◆ **TASK ITEM**
Please reproduce the final stretch of the listing below: the line that contains "إن المعرفة هي" and all lines after it, verbatim, with nothing else.

==================================================

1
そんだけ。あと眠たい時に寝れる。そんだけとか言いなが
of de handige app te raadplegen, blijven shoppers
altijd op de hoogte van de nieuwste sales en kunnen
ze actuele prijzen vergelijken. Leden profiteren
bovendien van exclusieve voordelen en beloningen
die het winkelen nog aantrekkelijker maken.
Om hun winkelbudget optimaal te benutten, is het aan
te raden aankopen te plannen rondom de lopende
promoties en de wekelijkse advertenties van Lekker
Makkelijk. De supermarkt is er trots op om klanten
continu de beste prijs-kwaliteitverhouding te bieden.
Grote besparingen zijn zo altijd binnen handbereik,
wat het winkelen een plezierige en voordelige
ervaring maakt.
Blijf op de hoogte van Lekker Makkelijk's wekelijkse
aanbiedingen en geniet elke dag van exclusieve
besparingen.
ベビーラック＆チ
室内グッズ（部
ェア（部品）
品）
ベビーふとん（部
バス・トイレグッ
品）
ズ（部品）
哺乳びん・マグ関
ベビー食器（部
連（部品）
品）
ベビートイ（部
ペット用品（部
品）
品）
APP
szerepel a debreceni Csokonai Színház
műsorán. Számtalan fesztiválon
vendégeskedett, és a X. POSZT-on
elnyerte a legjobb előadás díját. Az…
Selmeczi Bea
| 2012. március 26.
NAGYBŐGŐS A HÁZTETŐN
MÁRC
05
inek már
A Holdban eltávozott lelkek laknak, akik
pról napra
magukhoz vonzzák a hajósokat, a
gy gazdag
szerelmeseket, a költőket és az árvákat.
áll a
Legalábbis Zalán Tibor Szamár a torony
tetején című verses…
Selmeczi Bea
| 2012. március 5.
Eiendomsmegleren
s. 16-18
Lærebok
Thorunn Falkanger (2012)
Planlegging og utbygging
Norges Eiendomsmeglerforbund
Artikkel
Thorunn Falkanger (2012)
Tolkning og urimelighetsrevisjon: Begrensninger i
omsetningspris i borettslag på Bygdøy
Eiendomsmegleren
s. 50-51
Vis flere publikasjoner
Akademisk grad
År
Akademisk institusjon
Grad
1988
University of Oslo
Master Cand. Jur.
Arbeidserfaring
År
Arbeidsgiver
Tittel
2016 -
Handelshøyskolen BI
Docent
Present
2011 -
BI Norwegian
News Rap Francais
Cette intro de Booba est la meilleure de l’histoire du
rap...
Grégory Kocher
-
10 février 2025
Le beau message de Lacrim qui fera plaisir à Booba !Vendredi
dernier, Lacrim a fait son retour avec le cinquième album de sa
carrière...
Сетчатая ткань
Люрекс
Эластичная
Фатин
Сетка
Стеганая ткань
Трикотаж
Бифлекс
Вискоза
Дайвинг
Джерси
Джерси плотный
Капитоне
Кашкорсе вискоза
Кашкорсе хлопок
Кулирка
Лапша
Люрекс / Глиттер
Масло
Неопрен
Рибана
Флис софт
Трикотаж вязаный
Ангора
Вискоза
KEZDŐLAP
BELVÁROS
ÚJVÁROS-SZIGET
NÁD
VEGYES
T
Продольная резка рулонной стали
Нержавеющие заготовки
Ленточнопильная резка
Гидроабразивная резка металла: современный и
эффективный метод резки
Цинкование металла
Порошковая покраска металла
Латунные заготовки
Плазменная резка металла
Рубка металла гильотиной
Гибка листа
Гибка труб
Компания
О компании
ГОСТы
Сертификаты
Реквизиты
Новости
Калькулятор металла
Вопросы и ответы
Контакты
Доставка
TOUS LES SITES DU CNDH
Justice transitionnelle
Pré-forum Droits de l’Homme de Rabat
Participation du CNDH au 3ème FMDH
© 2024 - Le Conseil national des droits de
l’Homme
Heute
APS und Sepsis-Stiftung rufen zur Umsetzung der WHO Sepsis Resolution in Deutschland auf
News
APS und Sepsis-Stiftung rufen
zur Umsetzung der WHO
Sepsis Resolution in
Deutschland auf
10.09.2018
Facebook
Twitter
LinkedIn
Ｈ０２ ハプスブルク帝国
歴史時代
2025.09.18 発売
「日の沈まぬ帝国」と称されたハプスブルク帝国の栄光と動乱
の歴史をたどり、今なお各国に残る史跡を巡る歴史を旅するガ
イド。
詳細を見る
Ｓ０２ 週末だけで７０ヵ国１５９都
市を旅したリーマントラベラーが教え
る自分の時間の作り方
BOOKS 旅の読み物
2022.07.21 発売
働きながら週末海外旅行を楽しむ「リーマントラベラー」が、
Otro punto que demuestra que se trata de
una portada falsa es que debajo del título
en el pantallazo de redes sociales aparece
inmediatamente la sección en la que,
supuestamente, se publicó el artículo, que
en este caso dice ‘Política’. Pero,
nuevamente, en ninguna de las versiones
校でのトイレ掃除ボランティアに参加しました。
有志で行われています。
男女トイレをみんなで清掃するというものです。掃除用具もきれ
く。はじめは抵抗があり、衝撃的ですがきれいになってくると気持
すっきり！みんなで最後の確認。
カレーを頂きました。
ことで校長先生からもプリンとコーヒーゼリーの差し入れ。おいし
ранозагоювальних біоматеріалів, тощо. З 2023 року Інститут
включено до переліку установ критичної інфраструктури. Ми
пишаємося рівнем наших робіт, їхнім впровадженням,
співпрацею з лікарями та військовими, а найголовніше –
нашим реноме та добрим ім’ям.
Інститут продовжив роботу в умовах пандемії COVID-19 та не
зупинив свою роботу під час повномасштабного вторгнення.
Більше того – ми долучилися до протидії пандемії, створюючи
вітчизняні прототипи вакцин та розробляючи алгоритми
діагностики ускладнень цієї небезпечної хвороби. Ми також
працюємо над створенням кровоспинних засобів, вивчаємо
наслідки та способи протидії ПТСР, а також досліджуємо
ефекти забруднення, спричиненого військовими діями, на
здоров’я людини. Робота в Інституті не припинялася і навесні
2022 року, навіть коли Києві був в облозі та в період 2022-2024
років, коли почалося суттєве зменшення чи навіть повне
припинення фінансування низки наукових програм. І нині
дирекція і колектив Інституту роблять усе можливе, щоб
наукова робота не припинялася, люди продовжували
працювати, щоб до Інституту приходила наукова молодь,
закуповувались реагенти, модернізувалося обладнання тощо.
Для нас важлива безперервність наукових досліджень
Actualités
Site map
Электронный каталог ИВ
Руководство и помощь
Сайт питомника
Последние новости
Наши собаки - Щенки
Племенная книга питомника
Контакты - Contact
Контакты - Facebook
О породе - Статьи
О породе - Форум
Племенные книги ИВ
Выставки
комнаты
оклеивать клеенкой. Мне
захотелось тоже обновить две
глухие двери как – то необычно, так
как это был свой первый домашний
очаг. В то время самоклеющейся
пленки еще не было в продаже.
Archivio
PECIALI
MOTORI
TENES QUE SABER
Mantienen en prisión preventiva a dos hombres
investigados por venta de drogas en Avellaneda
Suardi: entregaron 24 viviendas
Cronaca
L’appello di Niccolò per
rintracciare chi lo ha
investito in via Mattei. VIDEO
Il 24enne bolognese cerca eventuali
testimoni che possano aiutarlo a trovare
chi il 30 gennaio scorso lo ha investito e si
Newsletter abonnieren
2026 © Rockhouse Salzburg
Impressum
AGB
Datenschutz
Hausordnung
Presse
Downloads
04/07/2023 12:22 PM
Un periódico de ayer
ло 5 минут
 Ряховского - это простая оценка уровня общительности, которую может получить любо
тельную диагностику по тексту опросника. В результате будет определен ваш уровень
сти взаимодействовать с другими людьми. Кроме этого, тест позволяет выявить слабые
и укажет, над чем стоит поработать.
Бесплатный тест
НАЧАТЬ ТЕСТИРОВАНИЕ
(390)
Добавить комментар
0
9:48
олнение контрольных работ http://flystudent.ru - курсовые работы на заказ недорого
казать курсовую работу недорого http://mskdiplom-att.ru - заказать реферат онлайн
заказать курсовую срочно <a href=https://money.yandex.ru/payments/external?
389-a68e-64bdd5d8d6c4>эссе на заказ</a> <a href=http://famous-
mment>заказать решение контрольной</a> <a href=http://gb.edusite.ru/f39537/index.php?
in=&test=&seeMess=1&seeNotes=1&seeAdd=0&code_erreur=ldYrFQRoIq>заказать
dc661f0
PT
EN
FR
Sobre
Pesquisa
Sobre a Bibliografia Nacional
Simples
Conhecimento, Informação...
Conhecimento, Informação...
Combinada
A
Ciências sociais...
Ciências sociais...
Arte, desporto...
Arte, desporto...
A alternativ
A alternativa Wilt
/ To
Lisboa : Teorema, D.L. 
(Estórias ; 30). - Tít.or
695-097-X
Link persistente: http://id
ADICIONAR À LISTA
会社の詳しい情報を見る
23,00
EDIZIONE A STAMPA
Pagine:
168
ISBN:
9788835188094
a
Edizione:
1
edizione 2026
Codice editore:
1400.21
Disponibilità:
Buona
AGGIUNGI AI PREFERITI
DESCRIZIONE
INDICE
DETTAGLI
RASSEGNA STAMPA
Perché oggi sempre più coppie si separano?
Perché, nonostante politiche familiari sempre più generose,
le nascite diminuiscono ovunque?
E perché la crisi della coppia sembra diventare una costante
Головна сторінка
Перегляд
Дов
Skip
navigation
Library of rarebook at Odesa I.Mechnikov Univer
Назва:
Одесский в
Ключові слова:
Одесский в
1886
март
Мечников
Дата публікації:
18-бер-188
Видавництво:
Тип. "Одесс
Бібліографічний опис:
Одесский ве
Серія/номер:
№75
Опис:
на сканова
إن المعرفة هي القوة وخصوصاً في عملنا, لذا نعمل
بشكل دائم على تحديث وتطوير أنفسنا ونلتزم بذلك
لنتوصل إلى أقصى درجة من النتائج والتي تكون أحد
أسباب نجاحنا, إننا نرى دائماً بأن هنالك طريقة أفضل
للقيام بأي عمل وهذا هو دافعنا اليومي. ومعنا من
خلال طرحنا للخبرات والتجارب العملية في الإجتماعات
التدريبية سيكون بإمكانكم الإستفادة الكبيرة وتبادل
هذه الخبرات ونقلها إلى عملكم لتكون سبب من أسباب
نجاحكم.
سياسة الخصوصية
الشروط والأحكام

==================================================

◆ **RESULT OF THIS TASK**
إن المعرفة هي القوة وخصوصاً في عملنا, لذا نعمل
بشكل دائم على تحديث وتطوير أنفسنا ونلتزم بذلك
لنتوصل إلى أقصى درجة من النتائج والتي تكون أحد
أسباب نجاحنا, إننا نرى دائماً بأن هنالك طريقة أفضل
للقيام بأي عمل وهذا هو دافعنا اليومي. ومعنا من
خلال طرحنا للخبرات والتجارب العملية في الإجتماعات
التدريبية سيكون بإمكانكم الإستفادة الكبيرة وتبادل
هذه الخبرات ونقلها إلى عملكم لتكون سبب من أسباب
نجاحكم.
سياسة الخصوصية
الشروط والأحكام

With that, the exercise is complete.